Durante todo el verano pasado, en un esfuerzo por perder peso y parecer joven, tomé pastillas para suprimir las ganas de comer. Perdí muchos kilos, pero también me puse tan espídica que no podía estar quieta. Cuando dejé de tomar las pastillas, mi personalidad pareció fragmentarse. Veía animales salvajes en los bordes de mis ojos. Sentía el corazón atenazado y ganas de ponerme a gritar en las calles. Cuando terminó esa fase, entré en un valle de desesperación. Separada de mí misma, deseaba contar con una sustancia que me volviera a reunir. Bebía un poco, pero ¿qué sentido tenía cuando con beber un poco me deprimo tanto? La sustancia que necesitaba era ánimo, no alcohol. Me necesitaba a mí misma para terminar este libro, y estaba encontrando un millón de modos de escapar de mí misma.
Poco a poco, conseguí arrancarme de la cama y empezar el nuevo día
– No puedo beber -me digo-. Lo debería recordar.
Tomo café, hago ejercicio en la bicicleta, me visto y salgo a la calle camino de mi despacho.
– Por supuesto que no puedo terminar el libro si no cuento conmigo misma -me digo. El alma despierta por medio de la entrega, y la escritura es el modo en que me entrego. La entrega es el modo que tengo de volver a unir mente y espíritu. Sin espíritu, soy polvo. Será mejor que mantenga la cabeza libre de vino y de pastillas para poder escribir.
Al día siguiente, no bebo ni tomo pastillas. Mi madre vuelve a casa del hospital. Al día siguiente, no bebo ni tomo pastillas. Mi madre va al médico para que le adapten la medicación. Al día siguiente, no bebo ni tomo pastillas.
Salgo a almorzar con unas amigas, proporcionándome un día de salud mental. Si el libro no me sale, lo dejaré en paz.
Después del almuerzo, voy a ver a mi madre. Está tumbada en la cama, con un quimono de seda amarilla puesto. Su ventana se abre sobre Central Park -una visión humana del parque desde el piso doce-, las copas de los árboles, el techo de la Tavern of the Green, la silueta de la Quinta Avenida. Su habitación está empapelada con un amarillo cromo sobre el que bailan unas rosas color rosa. Dispersos entre las rosas hay cuadros de recién nacidos. La pared contiene a todos los recién nacidos, hechos por su hábil mano. Molly con sus rizos pelirrojos, yo con mis bucles rubios, Nana con su pelo castaño, la pelirroja Claudia de recién nacida, Tony con su pelo oscuro, y Alex con el pelo rubio…, todos los hijos y los nietos pintados mientras duermen, un mes o dos después de su nacimiento.
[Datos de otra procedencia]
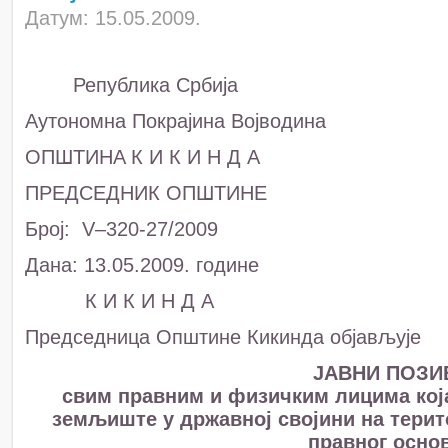
Датум: 15.05.2009.
Република Србија
Аутономна Покрајина Војводина
ОПШТИНA К И К И Н Д А
ПРЕДСЕДНИК ОПШТИНЕ
Број: V–320-27/2009
Дана: 13.05.2009. године
К И К И Н Д А
Председница Општине Кикинда објављује
ЈАВНИ ПОЗИ
свим правним и физичким лицима кој
земљиште у државној својини на терит
правног осно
– ¿Por qué has venido? -pregunta mi madre-. ¿Hay algún problema?
– No, sólo quería saber cómo te las arreglas.
Mi madre me habla vagamente de su medicación. Parece aburrida de todo esto, no le presta atención.
– Mira -digo yo-, si quieres morir, ¿por qué no llamas a todo el mundo y te despides? Es una elección honorable. Es tu elección. Pero si quieres vivir, entonces toma los medicamentos y trata de pasar unos cuantos años buenos.
– Quiero vivir -dice.
– Te quiero. Todavía no estoy preparada para seguir sin madre -digo yo, y me inclino y la estrecho entre mis brazos como si fuera uno de los recién nacidos de la pared. Tiene un cuerpo menudo, los huesos envueltos en seda, pero su aroma es toda mi vida. Es el abrazo más profundo que nos hemos dado en años.
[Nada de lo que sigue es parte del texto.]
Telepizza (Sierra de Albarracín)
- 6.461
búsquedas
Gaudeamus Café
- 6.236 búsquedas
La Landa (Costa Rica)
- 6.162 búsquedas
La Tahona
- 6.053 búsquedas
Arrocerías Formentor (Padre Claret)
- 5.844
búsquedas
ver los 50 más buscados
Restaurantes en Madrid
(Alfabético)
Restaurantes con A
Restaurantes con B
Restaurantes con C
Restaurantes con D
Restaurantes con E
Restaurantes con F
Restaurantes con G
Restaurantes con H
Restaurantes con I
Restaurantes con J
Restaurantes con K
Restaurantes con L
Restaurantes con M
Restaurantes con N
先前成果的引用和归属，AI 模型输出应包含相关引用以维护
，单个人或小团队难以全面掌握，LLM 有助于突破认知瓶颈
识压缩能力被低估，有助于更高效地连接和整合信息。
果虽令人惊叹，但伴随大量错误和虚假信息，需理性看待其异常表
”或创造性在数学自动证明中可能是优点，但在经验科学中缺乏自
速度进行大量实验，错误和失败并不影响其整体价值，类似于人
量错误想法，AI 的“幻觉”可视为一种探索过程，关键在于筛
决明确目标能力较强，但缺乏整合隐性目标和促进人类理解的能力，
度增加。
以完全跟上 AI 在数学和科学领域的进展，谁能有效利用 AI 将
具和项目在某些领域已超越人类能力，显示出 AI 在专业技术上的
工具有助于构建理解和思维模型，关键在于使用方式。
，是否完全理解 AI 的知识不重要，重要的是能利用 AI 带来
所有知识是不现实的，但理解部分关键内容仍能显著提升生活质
– ¿Por qué no has terminado ese libro? -pregunta.
– No lo sé -digo yo.
– Tienes miedo de las críticas -dice ella-. ¡ Pero la crítica es una señal de vida! ¿Sabes a quién no se critica? ¡A quien no tiene entidad! Sólo la muerte escapa a la crítica.
– Eso es cierto -digo yo.
– Todos vamos a dormir durante mucho tiempo -dice ella-. No te duermas con miedo. ¿Crees que te mantuve con vida cuando todos aquellos recién nacidos murieron para que pudieras estar mano sobre mano temblando?
– Supongo que no.
– Entonces…, ¡vete a casa y termina el libro!
– Lo haré.
– Bien…, ¿cuál es la última frase?
Dejo de pensar, mirando la pared con los recién nacidos, yo misma incluida. De repente una frase acude a mi cabeza. Hablo con voz enérgica.
– Yo no soy mi madre, y la siguiente mitad de mi vida se extiende ante mí.